Pada dasarnya puasa atau dalam bahasa arab disebut saumu, menahan diri dari segala sesuatu atau secara istilah adalah menahan lapar dan hawa nafsu sedari matahari terbit hingga terbenam matahari. Di dalam Al’ Quran disebutkan dalam surat [Q.S, Al baqoroh: 183-184]. Intisari ayat tersebut mengarah pada usaha untuk menahan diri dari nafsu diri. Puasa digunakan sebagai ajang, penebusan atas segala dosa umat manusia yang telah dilakukan.

Fase puasa yang dengan jelas menjamin kesucian di akhir bulan, yaitu dengan perayaan Idul Fitri: kembali kepada kesucian, memberi pencerahan dan kebahagiaan yang tak terbendung. Meski proses ini tak lebih dari ibadah yang sama halnya dengan ibadah lain, namun pamrih bebas dosa dari Allah S.W.T menjadi kabar yang memberi harapan, semangat, dan sukacita.

Masyarakat islam pada umumnya dan kaum urban perlahan-lahan kaprah dalam memaknai ramadan. Yang ada, sindrom konsumerisme-lah yang merebak—masyarakat cenderung mempunyai hasrat untuk lebih memfasilitasi hal yang bersifat materiil, jauh dari kesan dan makna ramadan sejatinya.

Puasa adalah konsepsi atas kesadaran dalam menahan segala keinginan.
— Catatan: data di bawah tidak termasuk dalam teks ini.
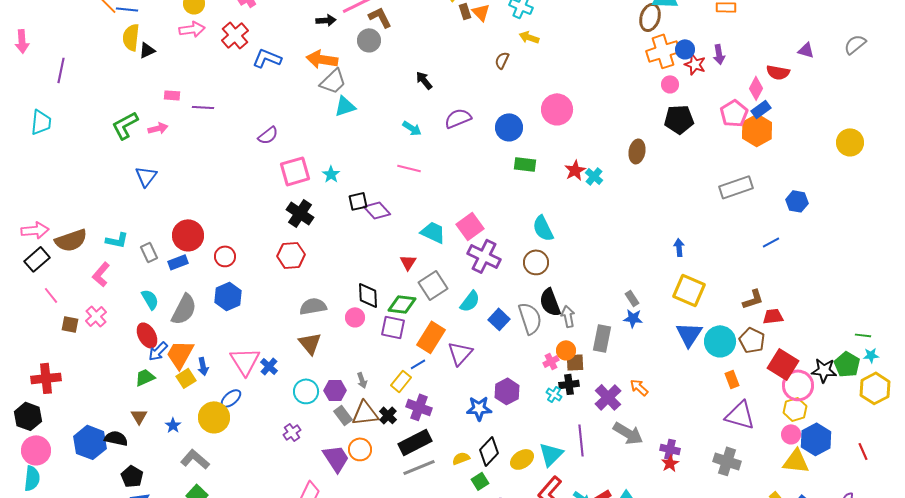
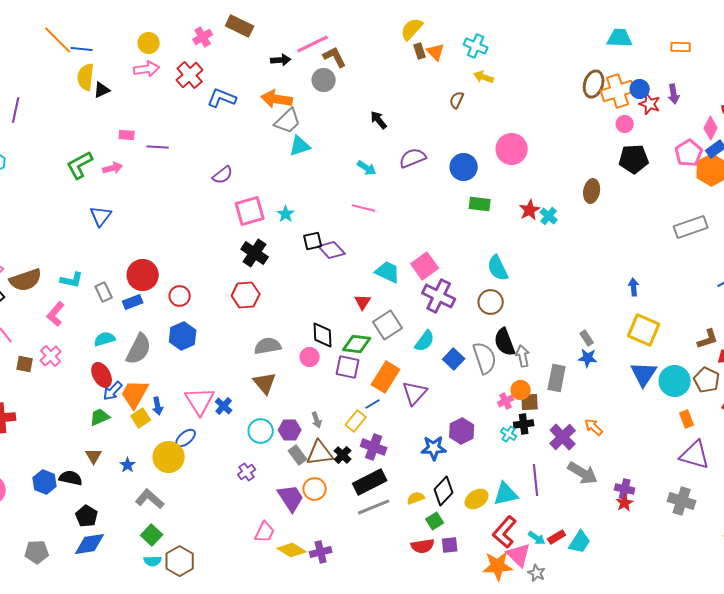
brown ellipse: (650, 17) -> (594, 84), moved
cyan semicircle: (150, 299) -> (105, 339), turned -75
blue hexagon: (90, 442) -> (45, 482), size x0.7
cyan triangle: (551, 454) -> (506, 494), turned 32

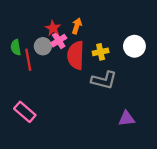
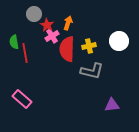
gray circle: (43, 46) -> (34, 14), moved

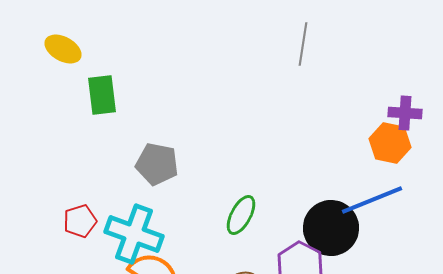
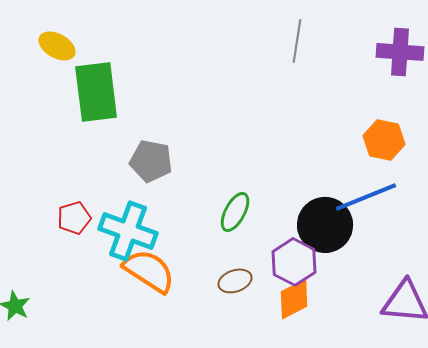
green rectangle: (102, 95) -> (96, 92), size x1.5
purple cross: (405, 113) -> (400, 52), moved, size x1.4

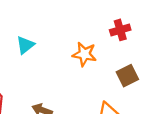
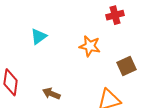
red cross: (120, 30) -> (115, 15), moved

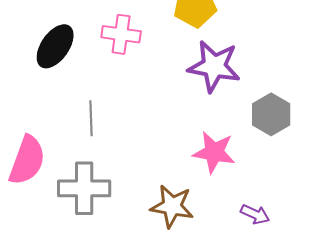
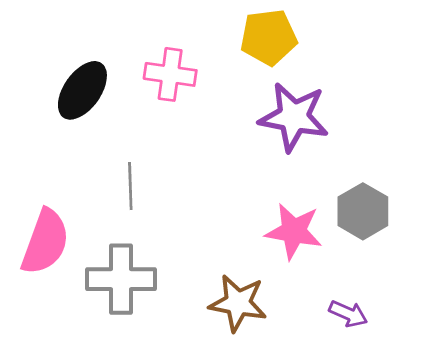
gray hexagon: (271, 114) -> (363, 211), moved

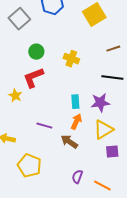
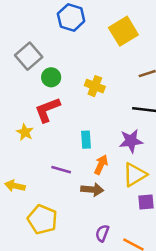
gray square: (19, 19) -> (29, 56), moved
cyan rectangle: (75, 102) -> (86, 140), moved
brown arrow: (69, 142) -> (92, 190), turned 150

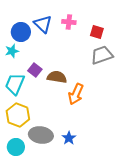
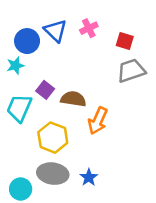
pink cross: (69, 22) -> (89, 28), turned -32
yellow hexagon: (18, 115) -> (53, 138), moved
Realita kekinian menunjukan grafik terbalik. Intensitas atas keinginan untuk membeli, entah itu untuk kebutuhan berbuka puasa, ataupun demi menyambut Idul Fitri, justru menafikan makna puasa dan ramadan yang senantiasa mengajak umat untuk menahan keinginan. Orang berbondong-bondong membeli pakaian baru, papan dan pangan yang turut serta ikut dibaru-barukan. Hal ini nampak pada peningkatan transaksi jual di pelbagai sektor perdagangan. Keinginan tak terbendung. Puasa menjadi muasal alasan atas pembenaran konsumsi berlebih.

Kaum miskin kian termarjinalkan, adanya bulan puasa tidak mempunyai peran yang terlalu penting. Masih banyak orang-orang yang puasa tidak hanya di bulan puasa, akan tetapi hampir setiap hari—yang memang karena ketidakcukupan biaya untuk pemenuhan kebutuhan pangan. Puasa dan gelora cahaya berkah seolah mati dari makna yang sejati.

Sebagai umat islam di era mutakhir yang terjepit gejolak kehidupan modern, tak ada salahnya mulai kini mengendalikan diri. Puasa adalah momen menahan diri, mempertajam kepedulian, serta ikut merasa penderitaan sesama. Pemenuhan hajat hidup atas penghormatan pada bulan ramadan tak lebih dari upaya penyemangat, serta luapan kebahagian atas terhapusnya dosa.

Tidak ada yang salah dengan hasrat memperindah hidup di bulan puasa, serta menjelang hari raya. Memakai baju baru, boleh-boleh saja. Namun, utamanya menjadi diri, jiwa, iman yang baru, serta kembali pada yang fitrah. Islam pun juga mewajibkan atas mereka yang mampu agar berzakat: zakat fitrah.

Permenungan atas makna dan penghayatan puasa adalah utama, tinimbang memedulikan selebrasi atas material semata. Masih banyak sesama yang merindukan kepedulian. Bagaimanapun konsumerisme tak boleh dibiarkan membuncah tanpa katup pengendalian diri. Puasa harus kembali pada makna dan manfaat yang kiranya bisa meredam gejolak konsumerisme. Dan puasa adalah solusi tepat, selama sesuai dengan ajaran dan kaidah agama islam. Amin.

Jerakah, 10 agustus 2011

Note:
1. Artikel ini disusun guna mengikuti lomba menulis Moslem Creative Writing oleh UKKI IKIP PGRI Semarang.
2. Mahasiswa Pendidikan Bahasa Inggris, semester 8. NPM: 07420609. Bergiat di UKM KIAS, serta merangkap menjadi Koordinator LKM.